Ten years ago Smith was living in Boston, managing a champagne store and thinking he needed a new place to live, one with much less snow. A friend from his Oxford days invited him to come visit Eugene. “And I came, and we did everything from Heceta Head Lighthouse to the sea lion cave to salmon dinner in Florence and dinner at King Estate.” He went home, packed his bags and moved.
Smith loves working at Albertsons. “I like customer service,” he says. “I’ve worked in many shops. Sometimes I feel like Auntie Mame in that scene where she’s selling roller skates, back and forth. Do you know the film?”
One day in 2017 when he was at work scanning groceries, the producer and director of an upcoming new production in Maui of The Hunchback of Notre Dame were shopping in the store. Smith keyed his microphone, the one often used for more-mundane announcements like “Cleanup on aisle three.”
“It was on Father’s Day. I announced, to all the fathers, ‘Happy Father’s Day. And this is for you!’”
Smith turned off the mic and began to sing “Almost Like Being in Love” from Brigadoon.
“I let my voice fill the building,” he says.
As a result he got the part of Phoebus de Martin in the show. Later in a radio interview, the director said, “Anyone who had the chutzpah, just singing in a store with customers listening, in his biggest and best baritone, deserves the role.”
It was about that time that Smith’s rich singing voice and larger-than-life personality came to the attention of Diane Retallack, director of the Eugene Concert Choir. A friend said she had to go hear him sing with the Eugene Gleemen.
“I wasn’t expecting all that much, to tell you the truth,” Retallack says. “And oh, my God. I was totally blown away.”
She invited him to sing with her choir, and he performed “Ol’ Man River” from Showboat one evening.
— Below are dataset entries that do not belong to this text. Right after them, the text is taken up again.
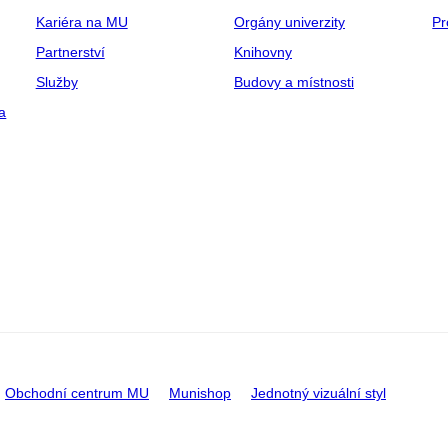
Kariéra na MU
Orgány univerzity
Pr
Partnerství
Knihovny
Služby
Budovy a místnosti
a
Obchodní centrum MU
Munishop
Jednotný vizuální styl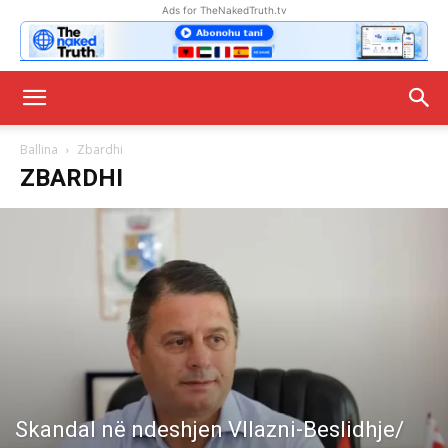
Ads for TheNakedTruth.tv
Ballina
Zbardhi
ZBARDHI
Skandal në ndeshjen Vllazni-Beslidhje/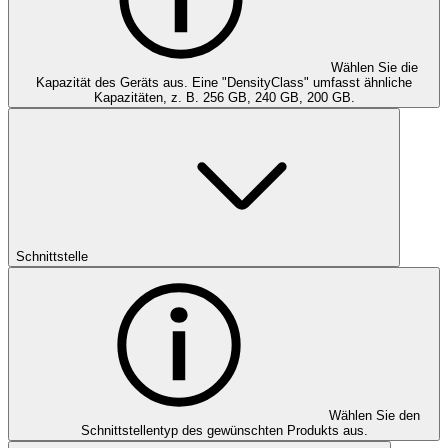
Wählen Sie die
Kapazität des Geräts aus. Eine "DensityClass" umfasst ähnliche
Kapazitäten, z. B. 256 GB, 240 GB, 200 GB.
Schnittstelle
Wählen Sie den
Schnittstellentyp des gewünschten Produkts aus.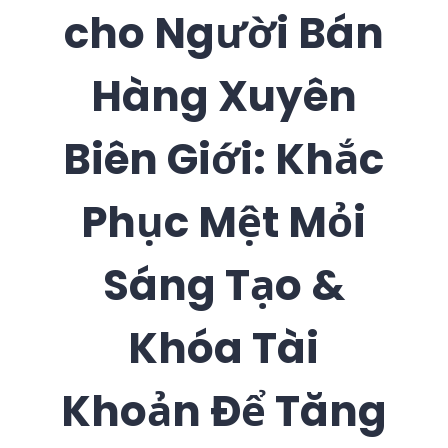
cho Người Bán
Hàng Xuyên
Biên Giới: Khắc
Phục Mệt Mỏi
Sáng Tạo &
Khóa Tài
Khoản Để Tăng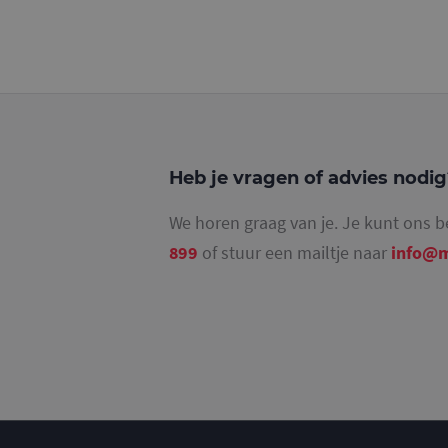
Heb je vragen of advies nodi
We horen graag van je. Je kunt ons b
899
of stuur een mailtje naar
info@m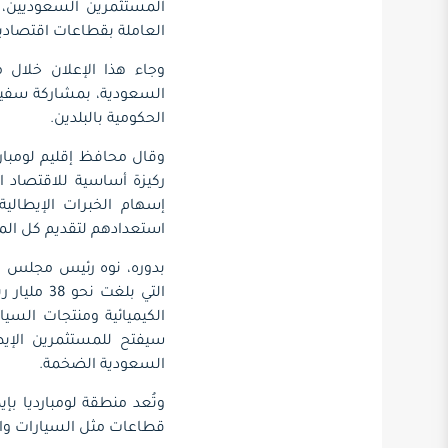
العاملة بقطاعات اقتصادية
الحكومية بالبلدين.
ركيزة أساسية للاقتصاد ال
إسهام الخبرات الإيطالية
استعدادهم لتقديم كل ال
بدوره، نوه رئيس مجلس الأ
التي بلغت
الكيميائية ومنتجات السيا
سيفتح للمستثمرين الإيطا
السعودية الضخمة.
وتُعد منطقة لومبارديا بإ
قطاعات مثل السيارات والفض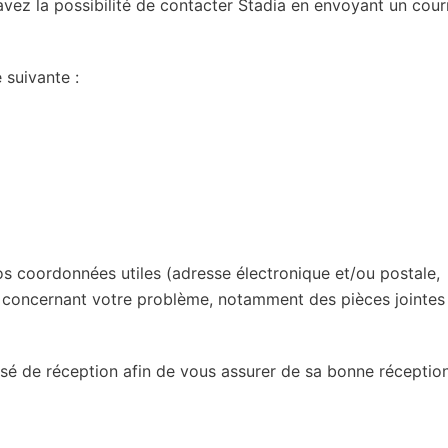
ez la possibilité de contacter Stadia en envoyant un courr
 suivante :
os coordonnées utiles (adresse électronique et/ou postale,
s concernant votre problème, notamment des pièces jointes 
 de réception afin de vous assurer de sa bonne réception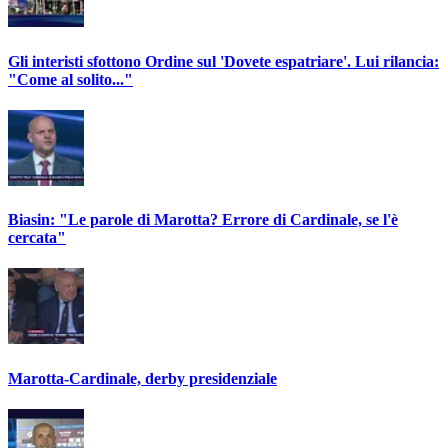
Gli interisti sfottono Ordine sul 'Dovete espatriare'. Lui rilancia:
"Come al solito..."
Biasin: "Le parole di Marotta? Errore di Cardinale, se l'è
cercata"
Marotta-Cardinale, derby presidenziale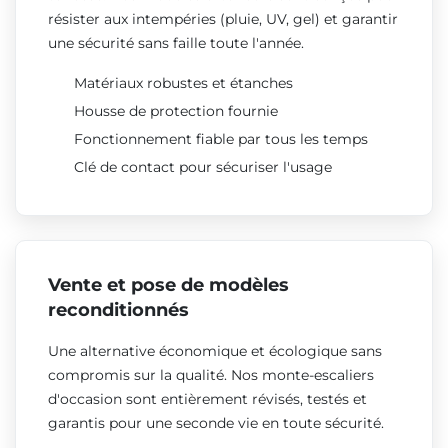
résister aux intempéries (pluie, UV, gel) et garantir
une sécurité sans faille toute l'année.
Matériaux robustes et étanches
Housse de protection fournie
Fonctionnement fiable par tous les temps
Clé de contact pour sécuriser l'usage
Vente et pose de modèles
reconditionnés
Une alternative économique et écologique sans
compromis sur la qualité. Nos monte-escaliers
d'occasion sont entièrement révisés, testés et
garantis pour une seconde vie en toute sécurité.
He started by talking to the audience about Showboat and what it meant to him, an African American growing up in the South. Then he began to sing, and was still singing when the crowd erupted in a standing ovation.
“That took the roof off the place,” Retallack says.
Asked about race, Smith tells a story from his school days in Athens.
“I actually had the first interracial kiss there, where me and Jenny Bristow, we’re still friends on Facebook, and I hung under the monkey bars and the entire school watched as we kissed. And this may have been before William Shatner and Nichelle Nichols on Star Trek,” referring to the famous interracial television kiss between Captain Kirk and Uhura in 1968.
“Friends later said, ‘By God, you could have been lynched!’ I wouldn’t have. No one’s gonna lynch me. I’m too powerful.”
Calvin Orlando Smith’s performance of The Music of The Rat Pack scheduled for March 28 at The Jazz Station has been postponed to Sept. 12.